Pretty sure if someone is just a regular residential user with a "couple hundred" to spend on said device, they don't need to steal someone else's internet.

Hrmm, couple hundred to be able to NOT pay for ISP vs pay for ISP at $30-$70+ per month.

Pays itself off pretty quickly now doesn't it?
 
This is all pretty much nonsense, anyway. I'm on Comcast and I've gotten some of these "copyright infringement notices" before. None of them say anything about having to take any action, or that you are on "X out of 6 strikes" or whatever, so there is really no clear course of action for you or Comcast after receiving one. I am pretty sure Comcast just blindly sends them out just to appease the MPAA/RIAA or whatever, and then just does nothing.

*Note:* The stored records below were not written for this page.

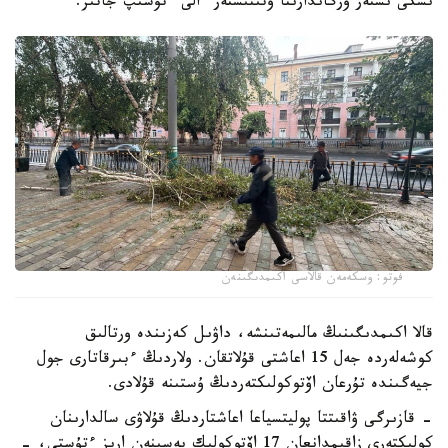
ىشكى ىستەر ورگاندارىنا وتىنىشتەر ءالى ءتۇسىپ جاتىر.
فوتو: وسكەمەن قالاسى اكىمدىگىنەن
قالا اكىمدىگىنىڭ مالىمەتىنشە، داۋىل كەزىندە ورتالىق
كوشەلەردە جەل 15 اعاشتى قۇلاتقان. ولاردىڭ ءبىرقاتارى جول
جيەگىندە تۇرعان اۆتوكولىكتەردىڭ ۇستىنە قۇلادى.
- قازىرگى ۋاقىتتا پوليتسياعا اعاشتاردىڭ قۇلاۋى سالدارىنان
كولىكتەرى زاقىمدانعان 17 اۆتوكولىك يەسىنەن ارىز ءتۇستى، -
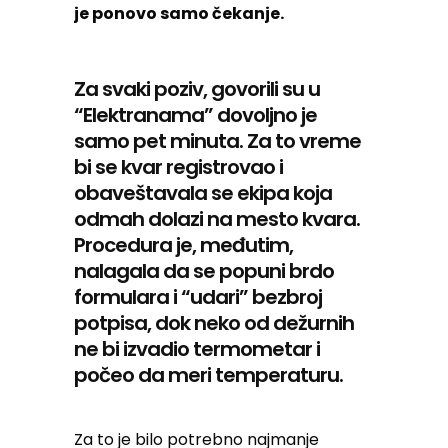
je ponovo samo čekanje.
Za svaki poziv, govorili su u
“Elektranama” dovoljno je
samo pet minuta. Za to vreme
bi se kvar registrovao i
obaveštavala se ekipa koja
odmah dolazi na mesto kvara.
Procedura je, međutim,
nalagala da se popuni brdo
formulara i “udari” bezbroj
potpisa, dok neko od dežurnih
ne bi izvadio termometar i
počeo da meri temperaturu.
Za to je bilo potrebno najmanje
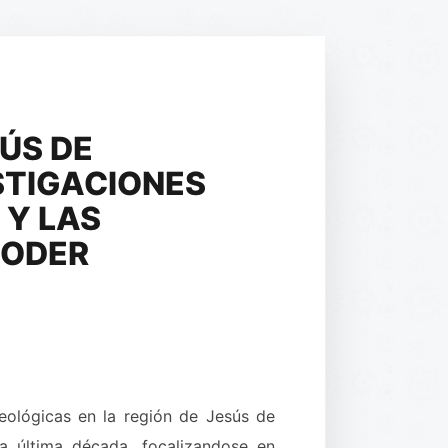
ÚS DE
STIGACIONES
 Y LAS
PODER
ueológicas en la región de Jesús de
 última década, focalizandose en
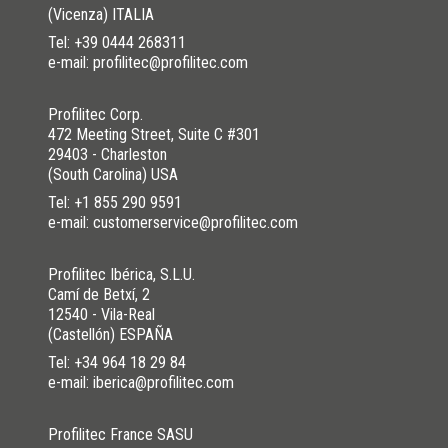
(Vicenza) ITALIA
Tel:
+39 0444 268311
e-mail: profilitec@profilitec.com
Profilitec Corp.
472 Meeting Street, Suite C #301
29403 - Charleston
(South Carolina) USA
Tel:
+1 855 290 9591
e-mail: customerservice@profilitec.com
Profilitec Ibérica, S.L.U.
Camí de Betxí, 2
12540 - Vila-Real
(Castellón) ESPAÑA
Tel:
+34 964 18 29 84
e-mail: iberica@profilitec.com
Profilitec France SASU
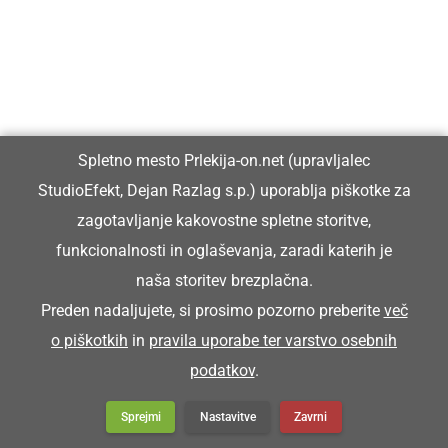
POKRIVOČ
krovec (mojster za pokrivanje strehe s slamo)
Spletno mesto Prlekija-on.net (upravljalec
StudioEfekt, Dejan Razlag s.p.) uporablja piškotke za
Zütra bode priša pokrivoč, ka bomo kučo
zagotavljanje kakovostne spletne storitve,
prekrili.
funkcionalnosti in oglaševanja, zaradi katerih je
naša storitev brezplačna.
POLBA
Preden nadaljujete, si prosimo pozorno preberite
več
o piškotkih
in
pravila uporabe ter varstvo osebnih
podatkov
.
žoga
Sprejmi
Nastavitve
Zavrni
Tak dugo smo noreli, ka je polba prletela zroven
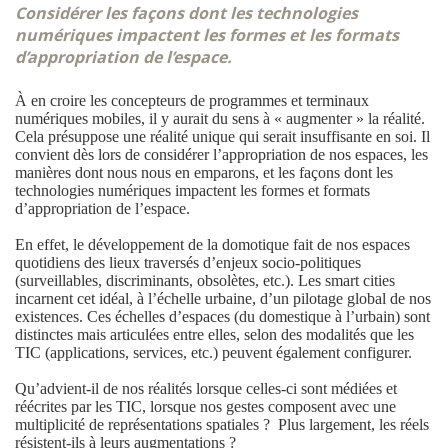
Considérer les façons dont les technologies
numériques impactent les formes et les formats
d’appropriation de l’espace.
À en croire les concepteurs de programmes et terminaux
numériques mobiles, il y aurait du sens à « augmenter » la réalité.
Cela présuppose une réalité unique qui serait insuffisante en soi. Il
convient dès lors de considérer l’appropriation de nos espaces, les
manières dont nous nous en emparons, et les façons dont les
technologies numériques impactent les formes et formats
d’appropriation de l’espace.
En effet, le développement de la domotique fait de nos espaces
quotidiens des lieux traversés d’enjeux socio-politiques
(surveillables, discriminants, obsolètes, etc.). Les smart cities
incarnent cet idéal, à l’échelle urbaine, d’un pilotage global de nos
existences. Ces échelles d’espaces (du domestique à l’urbain) sont
distinctes mais articulées entre elles, selon des modalités que les
TIC (applications, services, etc.) peuvent également configurer.
Qu’advient-il de nos réalités lorsque celles-ci sont médiées et
réécrites par les TIC, lorsque nos gestes composent avec une
multiplicité de représentations spatiales ? Plus largement, les réels
résistent-ils à leurs augmentations ?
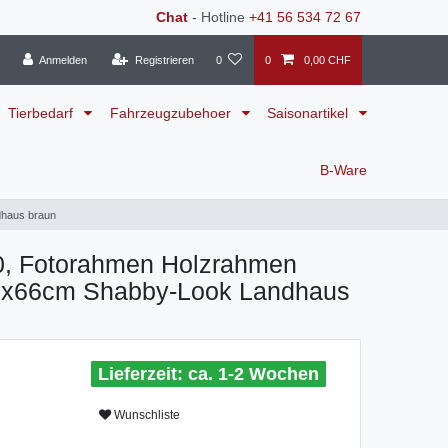
Chat
- Hotline
+41 56 534 72 67
Anmelden
Registrieren
0
0
0,00 CHF
Tierbedarf
Fahrzeugzubehoer
Saisonartikel
B-Ware
haus braun
0, Fotorahmen Holzrahmen
x66cm Shabby-Look Landhaus
ca. 1-2 Wochen
Wunschliste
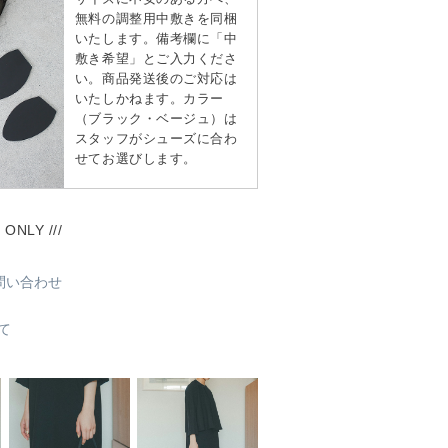
無料の調整用中敷きを同梱
いたします。備考欄に「中
敷き希望」とご入力くださ
い。商品発送後のご対応は
いたしかねます。カラー
（ブラック・ベージュ）は
スタッフがシューズに合わ
せてお選びします。
 ONLY ///
問い合わせ
て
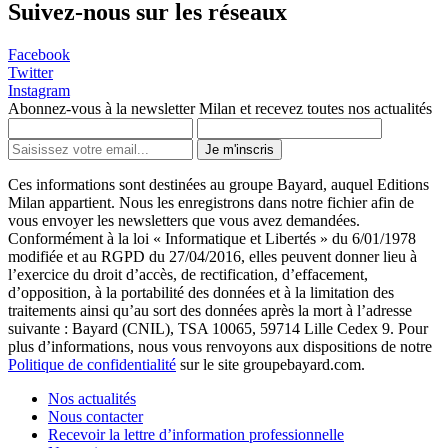
Suivez-nous sur les réseaux
Facebook
Twitter
Instagram
Abonnez-vous à la newsletter Milan et recevez toutes nos actualités
Je m'inscris
Ces informations sont destinées au groupe Bayard, auquel Editions
Milan appartient. Nous les enregistrons dans notre fichier afin de
vous envoyer les newsletters que vous avez demandées.
Conformément à la loi « Informatique et Libertés » du 6/01/1978
modifiée et au RGPD du 27/04/2016, elles peuvent donner lieu à
l’exercice du droit d’accès, de rectification, d’effacement,
d’opposition, à la portabilité des données et à la limitation des
traitements ainsi qu’au sort des données après la mort à l’adresse
suivante : Bayard (CNIL), TSA 10065, 59714 Lille Cedex 9. Pour
plus d’informations, nous vous renvoyons aux dispositions de notre
Politique de confidentialité
sur le site groupebayard.com.
Nos actualités
Nous contacter
Recevoir la lettre d’information professionnelle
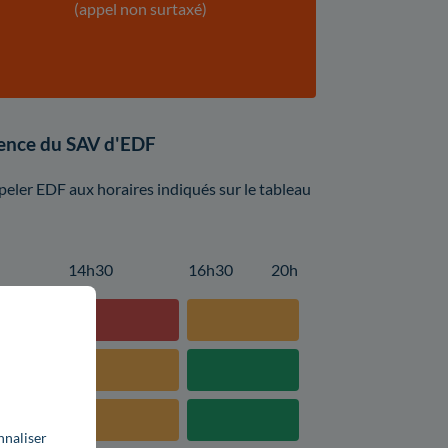
(appel non surtaxé)
luence du SAV d'EDF
eler EDF aux horaires indiqués sur le tableau
14h30
16h30
20h
nnaliser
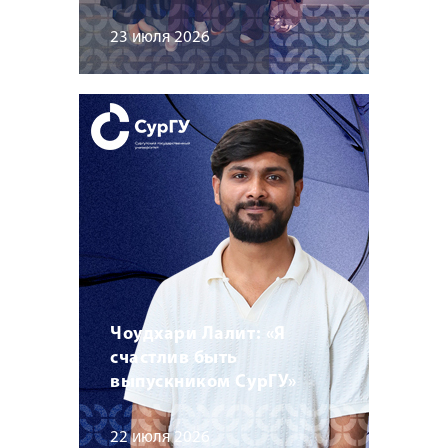
23 июля 2026
Чоудхари Лалит: «Я
счастлив быть
выпускником СурГУ»
22 июля 2026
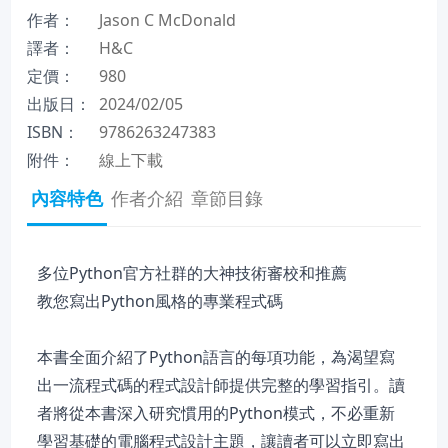
作者：
Jason C McDonald
譯者：
H&C
定價：
980
出版日：
2024/02/05
ISBN：
9786263247383
附件：
線上下載
內容特色
作者介紹
章節目錄
多位Python官方社群的大神技術審校和推薦
教您寫出Python風格的專業程式碼
本書全面介紹了Python語言的每項功能，為渴望寫
出一流程式碼的程式設計師提供完整的學習指引。讀
者將從本書深入研究慣用的Python模式，不必重新
學習基礎的電腦程式設計主題，讓讀者可以立即寫出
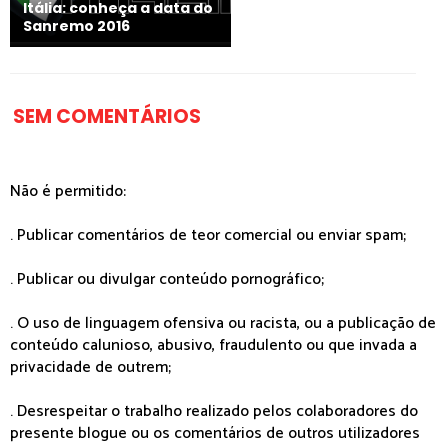
Itália: conheça a data do
Sanremo 2016
SEM COMENTÁRIOS
Não é permitido:
. Publicar comentários de teor comercial ou enviar spam;
. Publicar ou divulgar conteúdo pornográfico;
. O uso de linguagem ofensiva ou racista, ou a publicação de
conteúdo calunioso, abusivo, fraudulento ou que invada a
privacidade de outrem;
. Desrespeitar o trabalho realizado pelos colaboradores do
presente blogue ou os comentários de outros utilizadores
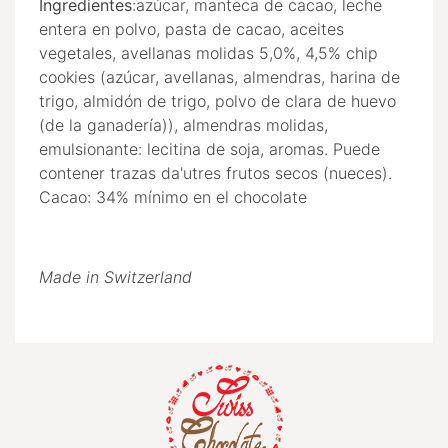
Ingredientes
:
azúcar,
manteca de cacao
, leche
entera en polvo
, pasta de cacao
,
aceites
vegetales
,
avellanas molidas
5,0
%
,
4,5
%
chip
cookies
(azúcar
, avellanas
, almendras
,
harina de
trigo
, almidón de trigo
, polvo de
clara de huevo
(
de la ganadería
)
)
,
almendras molidas
,
emulsionante
:
lecitina de soja
,
aromas
.
Puede
contener trazas
da'utres
frutos secos (
nueces
)
.
Cacao
:
34
% mínimo
en el chocolate
Made in Switzerland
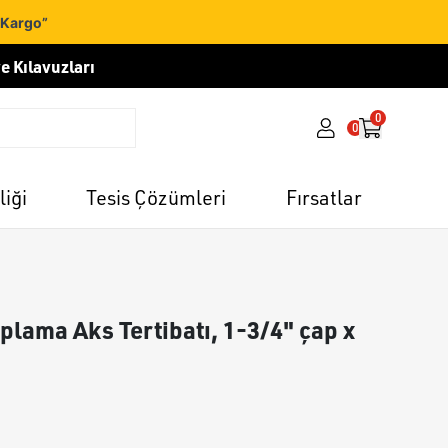
 Kargo”
e Kılavuzları
0
0
liği
Tesis Çözümleri
Fırsatlar
aplama Aks Tertibatı, 1-3/4" çap x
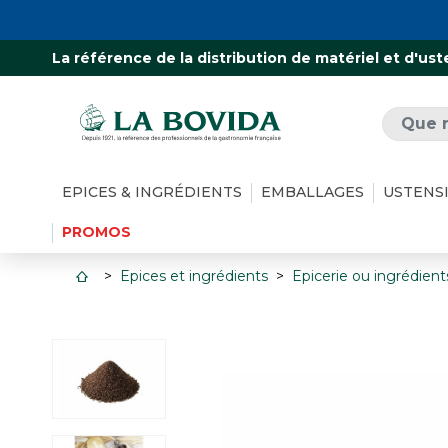
La référence de la distribution de matériel et d'ust
EPICES & INGRÉDIENTS
EMBALLAGES
USTENS
PROMOS
Epices et ingrédients
Epicerie ou ingrédient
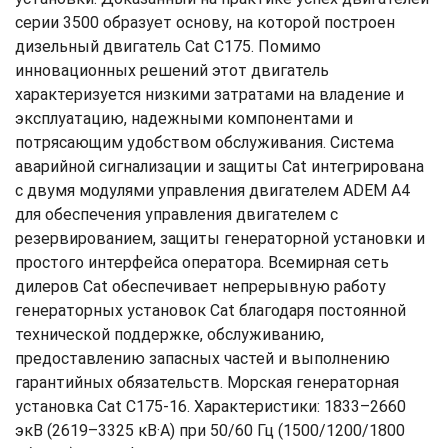
серии 3500 образует основу, на которой построен
дизельный двигатель Cat C175. Помимо
инновационных решений этот двигатель
характеризуется низкими затратами на владение и
эксплуатацию, надежными компонентами и
потрясающим удобством обслуживания. Система
аварийной сигнализации и защиты Cat интегрирована
с двумя модулями управления двигателем ADEM A4
для обеспечения управления двигателем с
резервированием, защиты генераторной установки и
простого интерфейса оператора. Всемирная сеть
дилеров Cat обеспечивает непрерывную работу
генераторных установок Cat благодаря постоянной
технической поддержке, обслуживанию,
предоставлению запасных частей и выполнению
гарантийных обязательств. Морская генераторная
установка Cat C175-16. Характеристики: 1833–2660
экВ (2619–3325 кВ·А) при 50/60 Гц (1500/1200/1800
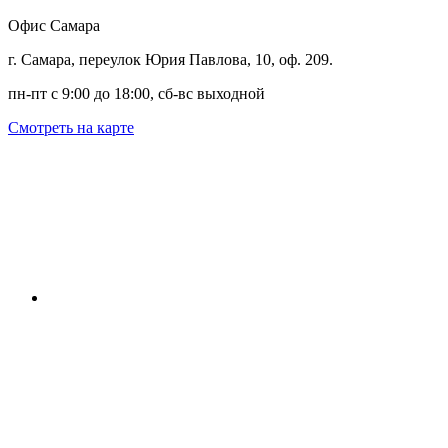
Офис Самара
г. Самара, переулок Юрия Павлова, 10, оф. 209.
пн-пт с 9:00 до 18:00, сб-вс выходной
Смотреть на карте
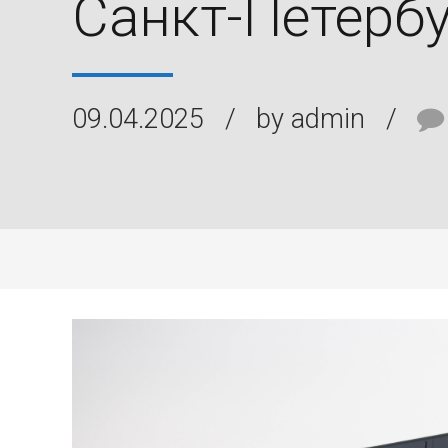
Санкт-Петербу
09.04.2025
by admin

Interestingly, I don't think I've ever actually received one for movies or music, only for TV shows and very rarely even at that.
 
EDIT: And actually, if I go to my Comcast login page, there are no Copyright notices shown in thier system. So, again, nonsense.
 
Yeah, unless it's a letter from an attorney, it's a scare tactic. And even if it were from an attorney, there are so many Copyright trolls these days looking to make a quick buck, it's better to pay no mind
 
Another reason i don't miss Comcrap. But I know the day will come when AT&T (my only choice for Internet) will do the same. Just like they started capping Internet BW that Comcrap started. :(
Newsflash, ATT was one of the first companies to sign on voluntarily to the program and participate. Seriously.
 
Exactly.

I know more about wireless security and securing networks than this guy.

If you were my sys admin you'd be fired for incompetence.

For one, I'm not the wireless or security guy. I'm a server guy. you wouldn't get past my servers. Second, I'm stuck with a home router for a wireless access point, which apparently has a huge security hole that I didn't even know about until today.

Third, I have been through 6 waves of layoffs in my company without getting laid off. They're expanded my responsibilities to include what others were doing, so apparently I'm doing quite well. My responsibilities started at being the secondary guy there for off hours support for a remote test lab and have expanded to being responsible for 3 software test labs at my location and now one more remotely in California. I designed most of the network infrastructure in the test labs, which has specifically excluded wireless. If I was an admin at a place that requested wireless access, I would do my best to oppose it. Wireless sucks. It's massively insecure and unreliable.

Finally, how the heck would you route someone's MAC address to somewhere else? Maybe you have something in your magic bag of tricks, but there are no functions like that in Windows routing or Linux routing (iptables, blech, took way to long to learn what I do know about that crappy program) that I have ever seen. I've seen some functions in Windows routing for specific IP addresses, but it is clunky to work with, and just a change in IP address would get around it. Even if there were a way to redirect someone by MAC address, that's an easy thing to change, too. Morons.
 
Apparently comcast wants to learn another lesson that other ISPs already have. You send those out. I switch ISPs. Nuff said. I hope you enjoy that google and verizon competition, suckers.

The problem with that in the states is that typically, there are NO other options.
 
Forget the issue of if dgingeri is competent enough to secure his wireless. Comcast sent the notices assuming it was him doing the tor traffic. Seems to me, they'll send one of these 'infringement notices' out just soon as they'll fart in the wind.

And they are both relevant. You smelling a fart near me in a public space doesn't mean I let it go. But they treat these IP addresses as proof that it was my ass.